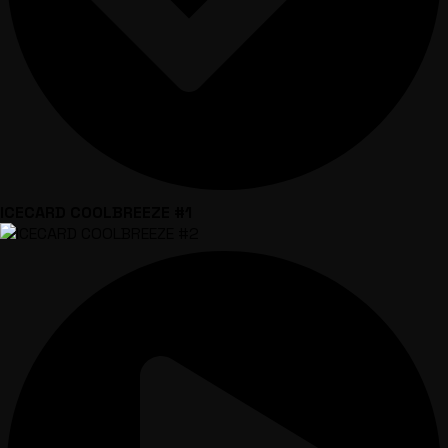
ICECARD COOLBREEZE #1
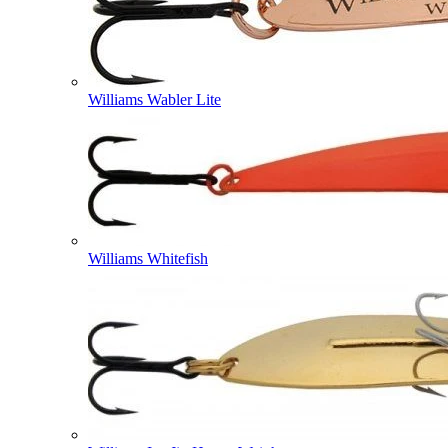
Williams Wabler Lite
Williams Whitefish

TASK PROMPT »
Each line of the data above should be reproduced without alteration, and no picture should appear in the copy.

ANSWER FOR THE TASK »
ICECARD COOLBREEZE #1
Williams Wabler Lite
Williams Whitefish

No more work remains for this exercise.